Patrick J. Ehlers Jr., an assistant federal public defender, said Lafevers intends to appeal Leonard's ruling to the 10th U.S. Circuit Court of Appeals. Ehlers filed a petition with the state Court of Criminal Appeals saying that Edmondson's request for an execution date was premature because of the continuing litigation. Lafevers and Randall Cannon, the co-defendant, were tried and convicted and given the death penalty. But their convictions were reversed. They again received the death penalty in separate trials in 1993 and both are on death row.
The 10th Circuit gave Lafevers a stay in March, 32 hours before he was to be executed. In July, the state Court of Criminal Appeals said new DNA evidence showed nothing to overturn the conviction. The presence of no blood of Lafevers or the victim showed at most that the jeans had no relevance in the case. "It does not show Lafevers did not commit the crimes, and we do not find that the jury might have returned a sentence of less than death based on this evidence," the court said.
The 10th Circuit had granted a stay until Nov. 1, or until a ruling on Lafevers' appeal in federal court. Execution dates are scheduled in January for seven other Oklahoma death row inmates, and an execution date has been requested for another who has chosen to waive his appeals.
(Source: The Oklahoman)
"Convicted Killer Executed in Oklahoma," by Danny M. Boyd.
McALESTER, Okla. (AP) -- A 35-year-old man was executed by injection Tuesday night for killing an 84-year-old woman by beating her and setting her on fire. Loyd Winford Lafevers was the seventh Oklahoma inmate executed this month.
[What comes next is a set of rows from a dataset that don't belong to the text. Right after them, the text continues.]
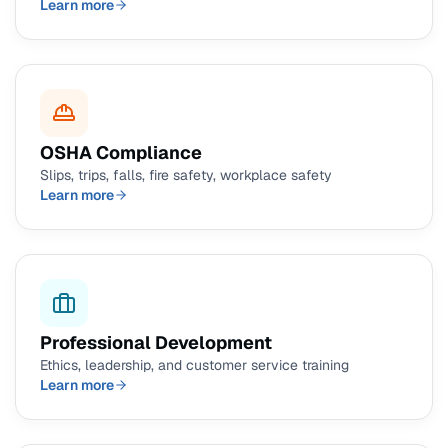
Learn more
OSHA Compliance
Slips, trips, falls, fire safety, workplace safety
Learn more
Professional Development
Ethics, leadership, and customer service training
Learn more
Another execution is planned Thursday at Oklahoma State Penitentiary.
Lafevers and co-defendant Randall Cannon were accused of kidnapping Addie Hawley on June 24, 1985. They locked her in the trunk of a car and took her to a remote area, where they beat her, doused her with gasoline and set her and her car on fire. She was found near midnight lying nude and incoherent. She died the following day.
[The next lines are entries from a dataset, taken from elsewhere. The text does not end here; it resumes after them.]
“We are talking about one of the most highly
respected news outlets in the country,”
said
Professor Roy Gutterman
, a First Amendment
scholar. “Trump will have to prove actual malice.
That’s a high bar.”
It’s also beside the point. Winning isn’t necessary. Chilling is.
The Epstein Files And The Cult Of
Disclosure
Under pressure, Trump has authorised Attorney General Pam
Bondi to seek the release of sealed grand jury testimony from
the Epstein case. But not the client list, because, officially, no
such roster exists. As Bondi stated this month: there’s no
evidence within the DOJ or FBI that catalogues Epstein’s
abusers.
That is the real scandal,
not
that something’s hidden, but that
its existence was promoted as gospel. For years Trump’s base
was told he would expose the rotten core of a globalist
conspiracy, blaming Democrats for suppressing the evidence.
Attorney General Drew Edmondson said the attack on Hawley was part of a ''reign of terror in south Oklahoma City'' in which the two men attacked three other women. Lafevers did not deny taking part in the kidnapping and a burglary of Hawley, but blamed the killing on Cannon, who is also on death row. Cannon blamed Lafevers. They were convicted in a joint trial and given the death penalty, but the conviction was overturned when an appeals court ruled the two should have been tried separately. They were tried again separately, convicted in 1993 and again sentenced to death.
Colorado state Sen. Ken Chlouber, nephew of the murder victim, said Lafevers' execution was long overdue. ''This guy has fouled Oklahoma with every breath since he murdered my aunt,'' said Chlouber.